In this embodiment, whether the synchronized data to be queried is abnormal is detected in the service node corresponding to the preset engine, when it is detected that the synchronized data to be queried is abnormal, the synchronized data to be queried in the preset engine may be compared with the synchronized data to be queried in the preset source database, when the comparison result is different, it is considered that the abnormal data exists in the preset engine, the corresponding abnormal data is deleted, and when the abnormal data exists, the abnormal data is deleted according to a preset deletion instruction.
S405: and according to the data quantity of the data to be queried in the request information, matching the query mode in the preset engine as a target query mode, and exporting the data to be queried from the service node corresponding to the preset engine through the target query mode to generate a report corresponding to the data to be queried.
The content of the step S405 is the same as that of the step S203, and reference may be made to the description of the step S203, which is not repeated herein.
Referring to fig. 5, fig. 5 is a schematic structural diagram of a data report generating device according to an embodiment of the present invention. The computer device in this embodiment includes units for executing the steps in the embodiments corresponding to fig. 2 to 4. Please refer to fig. 2 to 4 and fig. 2 to 4 for the corresponding embodiments. For convenience of explanation, only the portions related to the present embodiment are shown. Referring to fig. 5, data table generation 50 includes: the system comprises a detection module 51, a synchronization module 52 and a report generation module 53.
The detecting module 51 is configured to obtain a data source of data to be queried according to the request information generated by the received report, and detect whether a database corresponding to the data source is a preset source database.
The synchronization module 52 is configured to synchronize, from the preset source database, the data to be queried to the service node corresponding to the preset engine for storage when it is detected that the database corresponding to the data source is the preset source database.
And the report generation module 53 is configured to match the query mode in the preset engine as a target query mode according to the data amount of the data to be queried in the request information, export the data to be queried from the service node corresponding to the preset engine through the target query mode, and generate a report corresponding to the data to be queried.
Optionally, the synchronization module 52 includes:
and the mapping table creating unit is used for creating a mapping table of a service node corresponding to the preset source database and the preset engine.
And the storage unit is used for storing the data to be inquired from the service node corresponding to the synchronous preset engine in the preset source database according to the mapping table.
Optionally, the report generating module 53 includes:
and the paging query unit is used for exporting the data to be queried by using a paging query mode in a preset engine when the data volume of the data to be queried is less than a preset threshold value, and generating a report corresponding to the data to be queried.
And the vernier query unit is used for exporting the data to be queried by utilizing a vernier query mode in a preset engine when the data quantity of the data to be queried is larger than a preset threshold value, and generating a report corresponding to the data to be queried.

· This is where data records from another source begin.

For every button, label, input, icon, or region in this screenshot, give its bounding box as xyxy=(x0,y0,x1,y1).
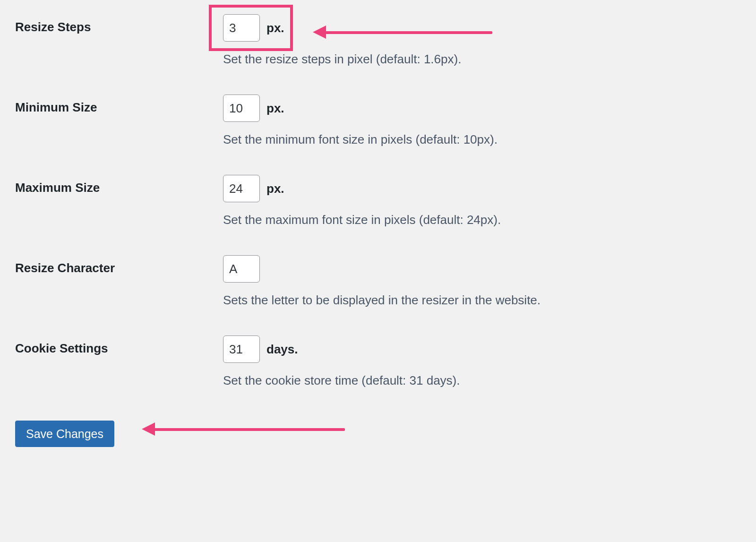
maximum-size-label-cell: Maximum Size xyxy=(15,175,223,195)
resize-character-field: Sets the letter to be displayed in the r… xyxy=(223,255,741,310)
resize-character-label: Resize Character xyxy=(15,261,115,275)
minimum-size-input-wrap: px. xyxy=(223,95,741,122)
resize-steps-input-wrap: px. xyxy=(223,14,741,42)
save-changes-button[interactable]: Save Changes xyxy=(15,421,114,447)
arrow-annotation-2 xyxy=(142,422,345,437)
minimum-size-label: Minimum Size xyxy=(15,100,97,114)
cookie-settings-field: days. Set the cookie store time (default… xyxy=(223,336,741,390)
maximum-size-unit: px. xyxy=(266,181,284,196)
maximum-size-label: Maximum Size xyxy=(15,181,100,195)
resize-steps-label: Resize Steps xyxy=(15,20,91,34)
resize-character-input-wrap xyxy=(223,255,741,283)
resize-character-input[interactable] xyxy=(223,255,260,283)
minimum-size-field: px. Set the minimum font size in pixels … xyxy=(223,95,741,149)
resize-steps-row: Resize Steps px. Set the resize steps in… xyxy=(15,14,741,95)
settings-form: Resize Steps px. Set the resize steps in… xyxy=(15,14,741,447)
resize-steps-input[interactable] xyxy=(223,14,260,42)
minimum-size-description: Set the minimum font size in pixels (def… xyxy=(223,130,741,149)
resize-character-row: Resize Character Sets the letter to be d… xyxy=(15,255,741,336)
cookie-settings-input[interactable] xyxy=(223,336,260,363)
resize-steps-label-cell: Resize Steps xyxy=(15,14,223,34)
maximum-size-row: Maximum Size px. Set the maximum font si… xyxy=(15,175,741,255)
maximum-size-description: Set the maximum font size in pixels (def… xyxy=(223,211,741,229)
cookie-settings-row: Cookie Settings days. Set the cookie sto… xyxy=(15,336,741,416)
submit-row: Save Changes xyxy=(15,416,741,447)
cookie-settings-label: Cookie Settings xyxy=(15,341,108,355)
maximum-size-input-wrap: px. xyxy=(223,175,741,202)
minimum-size-row: Minimum Size px. Set the minimum font si… xyxy=(15,95,741,175)
cookie-settings-unit: days. xyxy=(266,342,298,357)
minimum-size-unit: px. xyxy=(266,101,284,116)
maximum-size-field: px. Set the maximum font size in pixels … xyxy=(223,175,741,229)
resize-character-label-cell: Resize Character xyxy=(15,255,223,275)
resize-steps-field: px. Set the resize steps in pixel (defau… xyxy=(223,14,741,69)
minimum-size-input[interactable] xyxy=(223,95,260,122)
maximum-size-input[interactable] xyxy=(223,175,260,202)
minimum-size-label-cell: Minimum Size xyxy=(15,95,223,115)
resize-character-description: Sets the letter to be displayed in the r… xyxy=(223,291,741,310)
cookie-settings-label-cell: Cookie Settings xyxy=(15,336,223,356)
resize-steps-description: Set the resize steps in pixel (default: … xyxy=(223,50,741,69)
cookie-settings-description: Set the cookie store time (default: 31 d… xyxy=(223,371,741,390)
resize-steps-unit: px. xyxy=(266,21,284,35)
cookie-settings-input-wrap: days. xyxy=(223,336,741,363)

Optionally, the paging query unit includes:
the obtaining subunit is configured to obtain, according to a received paging query command of data to be queried, a starting line number of paging query and a data amount in each page of the paging query, to obtain a query result of the paging query;
and the exporting subunit is used for sequentially exporting the data to be queried according to the query result of the paging query to generate a report corresponding to the data to be queried.
Optionally, the cursor query unit includes:
the writing subunit is used for writing the data to be queried into a preset file in a data quantity of the export threshold value each time by utilizing a vernier query mode in a preset engine according to the preset export threshold value to obtain a written file;
and the uploading subunit is used for uploading the written file to the file container platform, generating a report link corresponding to the data to be inquired, and generating a report corresponding to the data to be inquired based on a downloading result of the report link.
Optionally, the generating device further includes:
and the local database synchronization module is used for synchronizing the data to be queried to the local database when detecting that the database corresponding to the data source is not the preset source database.
And the scheduling module is used for synchronizing the database corresponding to the data to be queried from the local database to a preset source database for storage through the scheduling platform.
Optionally, the generating device further includes:
and the detection module is used for detecting whether the synchronous data to be inquired is abnormal in the service node corresponding to the preset engine.
And the deleting module is used for deleting abnormal data in the data to be queried according to a preset instruction when the synchronous data to be queried is abnormal, and storing normal data to be queried in a service node corresponding to the preset engine.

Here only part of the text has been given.